ZARROLI: Seven months into an administration is probably too soon to judge whether a president's economic policies are working, especially for a White House that has struggled to get its agenda off the ground. But so far, at least, Trump's claims of a resurgent U.S. economy don't really square with the data. Economist Douglas Holtz-Eakin says for better or worse, not all that much has changed since last year.

DOUGLAS HOLTZ-EAKIN: By and large, we have the same strengths. We continue to see the unemployment rate fall. We continue to see jobs created. We continue to have the same weaknesses. We don't see wages rising rapidly enough to greatly raise the standard of living.

ZARROLI: For instance, during his address in West Virginia last week, Trump cited the increase in the growth rate during the second quarter of this year.

(SOUNDBITE OF ARCHIVED RECORDING)

TRUMP: Economic growth has surged to 2.6 percent nationwide. You have to understand what that means. Nobody thought that number was going to happen.

ZARROLI: In fact, a 2.6 percent increase in growth is only a little higher than it was in the second quarter of 2016, and it's equal to the annual growth rate of 2015. Holtz-Eakin, who served as an economist under both Bushes, says some positive things are happening. The stock market is rising faster than it did. Surveys suggest consumers are more optimistic. But, he adds...
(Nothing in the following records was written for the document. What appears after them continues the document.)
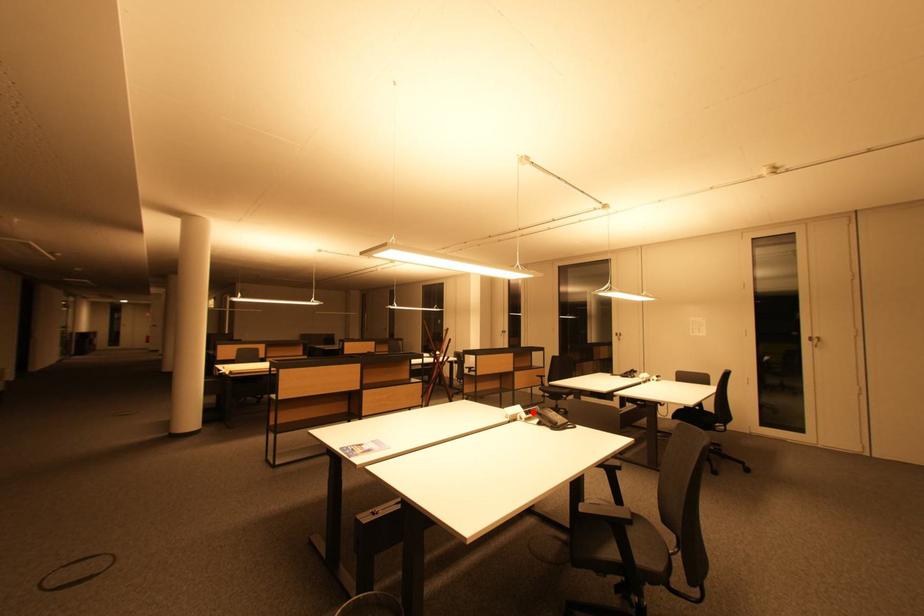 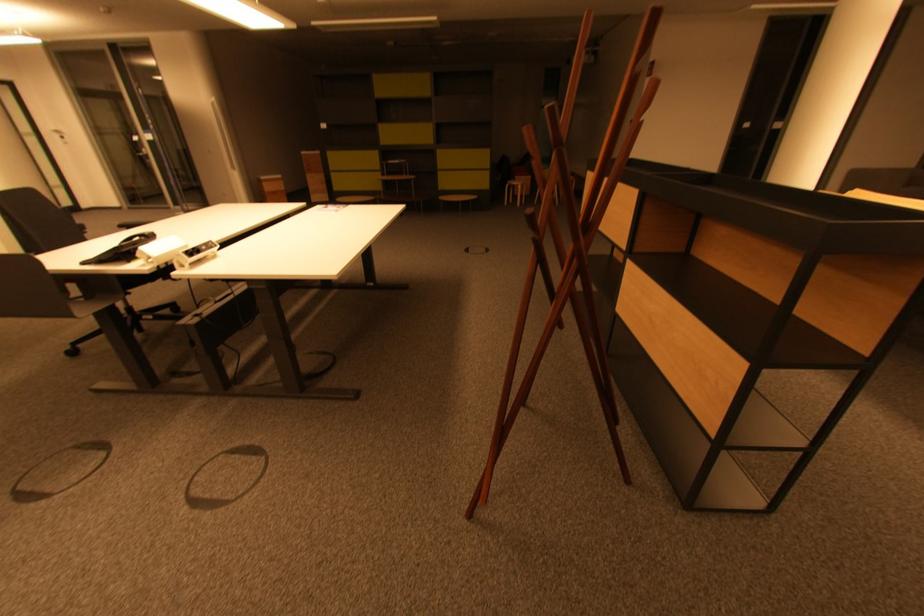 Question: I am providing you with two images of the same scene from different viewpoints. A red point is marked on the first image. At the location where the point appears in image 1, is it still visible in image 2?

Choices:
 (A) Yes
 (B) No

Answer: (B) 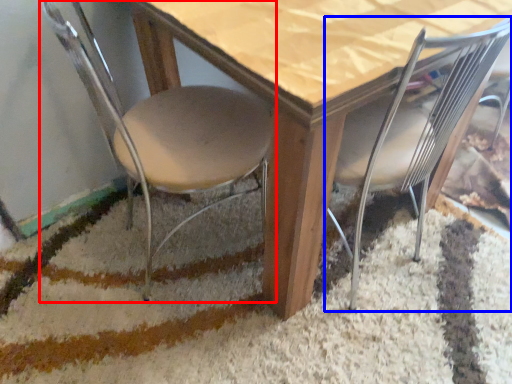 Question: Which object is further to the camera taking this photo, chair (highlighted by a red box) or chair (highlighted by a blue box)?

Choices:
 (A) chair
 (B) chair

Answer: (B) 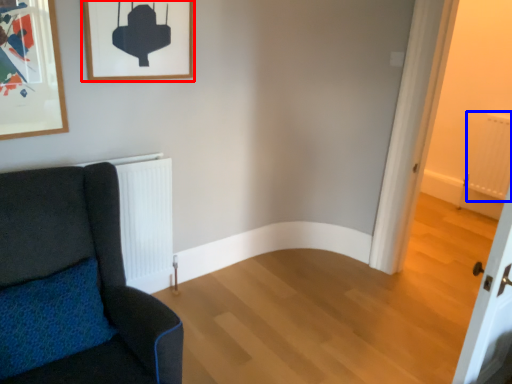 Question: Which object is closer to the camera taking this photo, picture frame (highlighted by a red box) or radiator (highlighted by a blue box)?

Choices:
 (A) picture frame
 (B) radiator

Answer: (A) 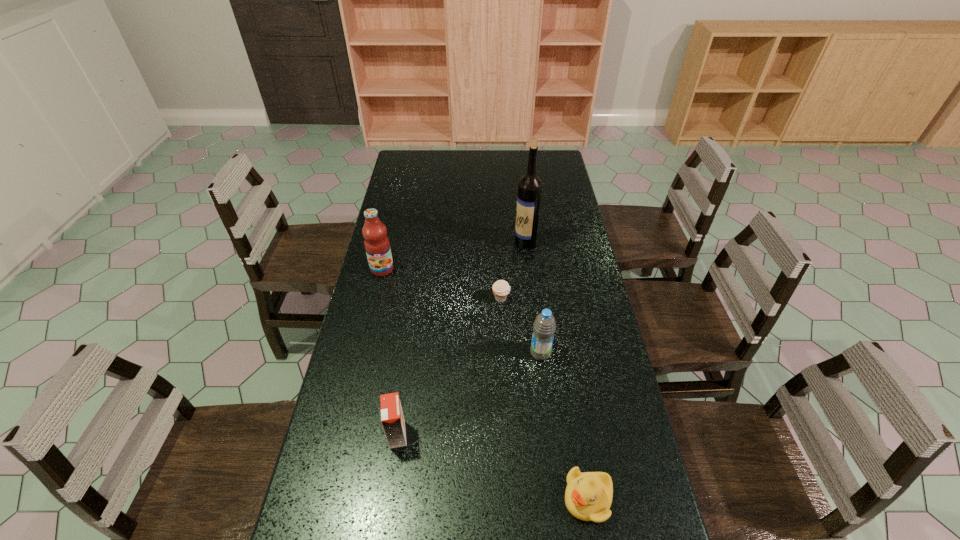 The height and width of the screenshot is (540, 960). I want to click on wine bottle, so click(x=530, y=185).

At what (x,y) coordinates should I click in order to perform the action: click on the tallest object. Please return your answer as a coordinate pair (x, y). Looking at the image, I should click on (530, 185).

The width and height of the screenshot is (960, 540). Identify the location of the leftmost object. (377, 245).

Where is `the second tallest object`? Image resolution: width=960 pixels, height=540 pixels. the second tallest object is located at coordinates (377, 245).

This screenshot has width=960, height=540. Identify the location of the fourth farthest object. (544, 326).

At what (x,y) coordinates should I click in order to perform the action: click on water bottle. Please return your answer as a coordinate pair (x, y). This screenshot has width=960, height=540. Looking at the image, I should click on (544, 326).

The image size is (960, 540). Find the location of `the second object from left to right`. the second object from left to right is located at coordinates (392, 418).

Find the location of a particular element. This screenshot has height=540, width=960. orange juice is located at coordinates (392, 418).

The width and height of the screenshot is (960, 540). I want to click on duckling, so click(588, 496).

The width and height of the screenshot is (960, 540). What are the coordinates of `the third farthest object` in the screenshot? It's located at (501, 288). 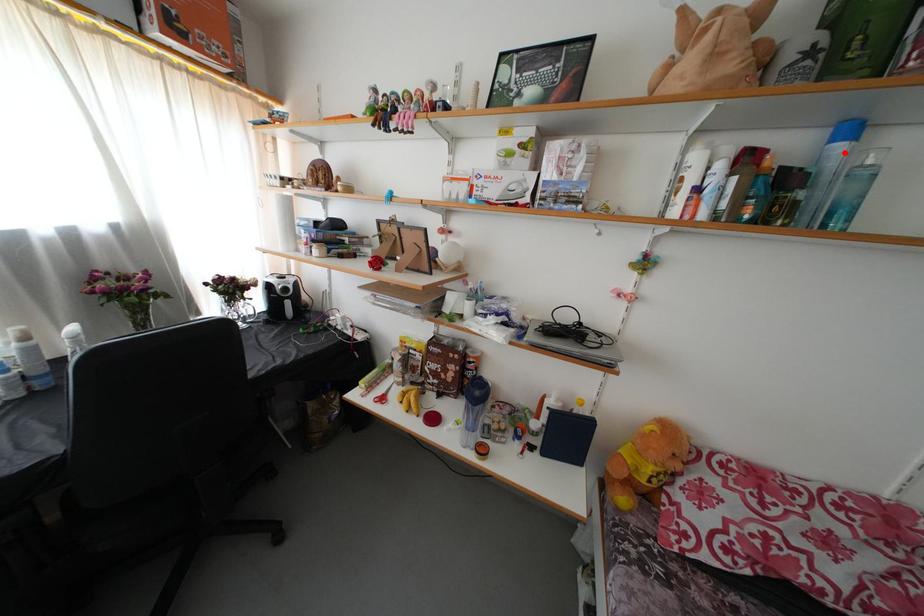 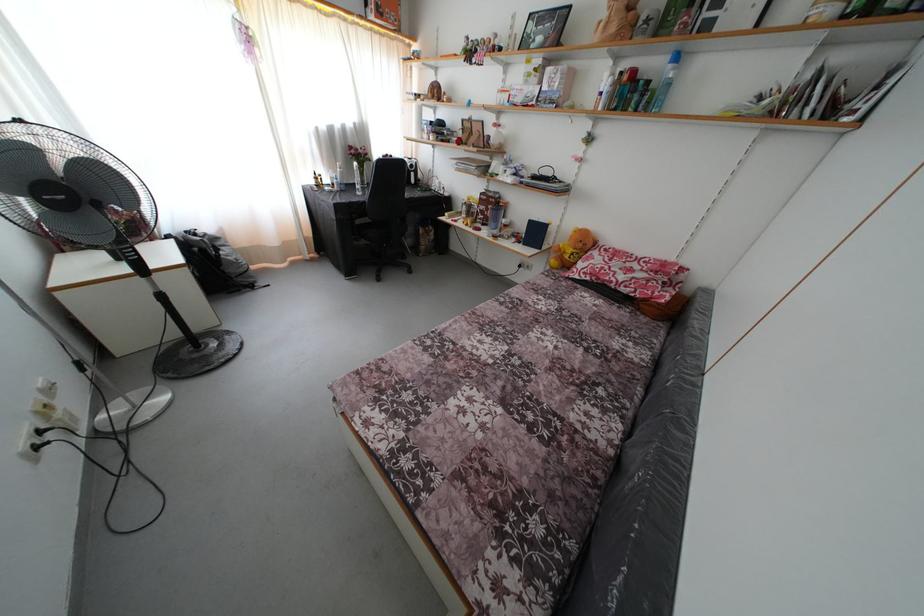 Where in the second image is the point corresponding to the highlighted location from the first image?

(675, 73) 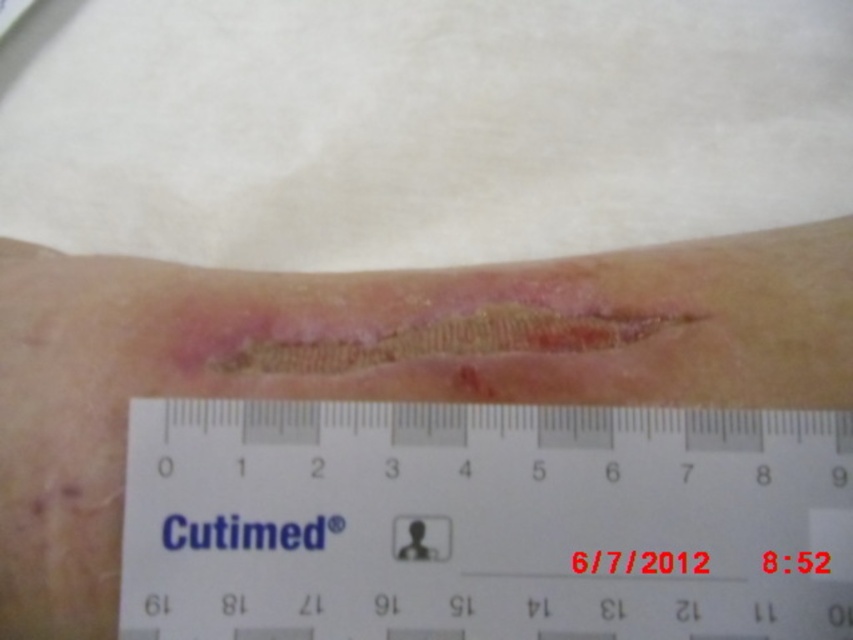 Question: Which point is farther to the camera?

Choices:
 (A) white paper ruler at center
 (B) dry scabbed skin at center

Answer: (B)

Question: Can you confirm if white paper ruler at center is positioned below dry scabbed skin at center?

Choices:
 (A) yes
 (B) no

Answer: (A)

Question: Is white paper ruler at center smaller than dry scabbed skin at center?

Choices:
 (A) no
 (B) yes

Answer: (B)

Question: Which object appears closest to the camera in this image?

Choices:
 (A) white paper ruler at center
 (B) dry scabbed skin at center

Answer: (A)

Question: Is white paper ruler at center below dry scabbed skin at center?

Choices:
 (A) yes
 (B) no

Answer: (A)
HOLTZ-EAKIN: To my eye, that's one thing. The second thing is, do they spend more money because they're confident? And the spending really hasn't changed very much. It's going on at about the same pace it did last year.

ZARROLI: Holtz-Eakin says it's the same in the business sector. Businesses say they're more confident about growth. But so far, at least, they're not putting their money where their mouth is by investing more. If that happens, Trump's claims about the economy will be more credible. Jim Zarroli, NPR News, New York.